LV vectors are mainly used in ex vivo gene therapies, such as the one for B-cell acute lymphoblastic leukemia (B-ALL) [112]. B-ALL is a clonal malignant disease that originates in a single cell. B-ALL is characterized by the accumulation of blast cells that are phenotypically reminiscent of the normal stages of B-cell differentiation [113]. B-ALL remains a leading cause of non-traumatic death in children, and most adults diagnosed with it also succumb to the disease [114]. CAR-T therapy has successfully achieved extraordinary clinical outcomes in the treatment of B-ALL [115]. In order to develop CAR T-cells ex vivo, LVs appear particularly appealing due to their ability to stably integrate relatively large DNA inserts [116]. In the CAR T-cell therapy, the patient’s T-cells, either CD4+ or CD8+, are isolated and activated prior to transduction. The CAR transgene is then delivered into the activated T-cells via LV vectors and then expanded. Finally, the produced CAR T-cells are formulated in an adjusted buffer in a defined ratio of CD4⁺:CD8⁺ CAR T-cell [116,117]. A complete explanation of engineered CAR-T cells in cancer immunotherapy would not be provided in the present report and one could refer to other reports for the same [118,119,120]. The emergence of CAR-T cell therapy has paved a new way for cancer treatment.

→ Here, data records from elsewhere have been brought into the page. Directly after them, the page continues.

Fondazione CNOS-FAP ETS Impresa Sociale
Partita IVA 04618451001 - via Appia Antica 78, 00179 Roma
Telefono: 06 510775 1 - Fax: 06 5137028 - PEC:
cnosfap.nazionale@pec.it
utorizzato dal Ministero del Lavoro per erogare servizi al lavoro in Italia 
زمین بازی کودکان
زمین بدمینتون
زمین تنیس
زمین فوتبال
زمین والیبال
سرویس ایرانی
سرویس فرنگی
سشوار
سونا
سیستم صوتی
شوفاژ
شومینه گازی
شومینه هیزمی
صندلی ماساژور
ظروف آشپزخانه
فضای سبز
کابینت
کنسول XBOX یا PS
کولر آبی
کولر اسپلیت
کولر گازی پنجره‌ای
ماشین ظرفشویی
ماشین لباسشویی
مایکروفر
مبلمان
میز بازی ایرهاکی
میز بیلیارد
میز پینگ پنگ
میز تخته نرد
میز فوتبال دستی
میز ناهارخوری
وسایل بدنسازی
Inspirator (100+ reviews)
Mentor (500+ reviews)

In 2017, Novartis received its first FDA approval for a CAR-T cell therapy, Kymriah (TM) (CTL019), for children and young adults with B-cell ALL that is refractory or has relapsed at least twice. In 2019, EMA approved Zynteglo, a medicine used for the treatment of patients aged 12 years and older with transfusion-dependent β-thalassemia (TDT) who do not have a β0/β0 genotype and for whom hematopoietic stem cell (HSC) transplantation is appropriate although a human leukocyte antigen (HLA)-matched related HSC donor is not available. Zynteglo (betibeglogene autotemcel) is a genetically modified autologous CD34+ cell-enriched population that contains HSCs transduced with the LV vector encoding the βA-T87Q-globin gene. LV vectors have also been demonstrated as efficient gene transfer vehicles for human solid tumor cells, such as ovarian cancer cells [121], prostate cancer [122], and hepatocellular carcinoma [123].

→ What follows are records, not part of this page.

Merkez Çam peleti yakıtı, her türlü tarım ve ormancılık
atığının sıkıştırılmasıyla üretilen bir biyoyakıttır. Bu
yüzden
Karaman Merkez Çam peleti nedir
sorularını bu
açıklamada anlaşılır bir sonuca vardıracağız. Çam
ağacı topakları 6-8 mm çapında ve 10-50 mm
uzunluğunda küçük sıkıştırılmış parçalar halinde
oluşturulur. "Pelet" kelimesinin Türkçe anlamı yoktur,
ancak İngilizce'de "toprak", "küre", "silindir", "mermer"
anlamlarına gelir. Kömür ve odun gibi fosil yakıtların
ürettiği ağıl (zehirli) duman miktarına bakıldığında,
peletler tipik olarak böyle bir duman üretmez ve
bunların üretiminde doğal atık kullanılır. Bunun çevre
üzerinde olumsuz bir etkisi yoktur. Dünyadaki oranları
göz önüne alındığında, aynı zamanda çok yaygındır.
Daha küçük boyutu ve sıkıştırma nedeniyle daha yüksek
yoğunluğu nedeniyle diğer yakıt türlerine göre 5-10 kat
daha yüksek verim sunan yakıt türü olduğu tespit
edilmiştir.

The major concerns associated with LV vectors-based gene therapy include the possible generation of replication-competent LVs during vector production, mobilization of the vector by endogenous retroviruses in the genomes of patients, insertional mutagenesis that may lead to cancer, germline alteration resulting in trans-generational effects, and dissemination of new viruses from the gene therapy patients [108]. LV vectors typically insert into the host DNA as a single non-rearranged copy, and while these vectors exhibit improved stability and durability, the random insertion method nonetheless has the risk of activating the cancerous gene in the genome. Several products of Bluebird that are based on lentivirus vectors have led to such events in the clinical stage. For instance, a patient was detected with myelodysplastic syndrome [124], while another patient had developed acute myeloid leukemia after treatment with LentiGlobin gene therapy [125]. In CAR T-cells therapy for ALL patients, serious although manageable adverse events, including B-cell aplasia, tumor lysis syndrome, and cytokine release syndrome, have been reported. Basically, the use of non-integrating LVs (NILVs) reduces insertional mutagenesis and the risk of malignant cell transformation due to the integration of the lentiviral vectors [126]. As stated earlier, the usage of VSV-G alters the native tropism of lentiviral vectors to allow for the infection of a broad range of host cell types [127,128,129], which implies targeting such viruses to particular cell types is challenging due to non-tissue-specificity [129,130].

However, the observed differences could have been due to the differences in vector design, final formulation, immunomodulatory regimens (transient around vector administration), and surgical approach, among other reasons. With extensive and detailed studies on LV vectors over the past few years, this platform has been used widely in both research and clinical trials. Although certain problems remain to be addressed, the safe and efficient LV vectors are nonetheless considered promising as a tool for human gene therapy.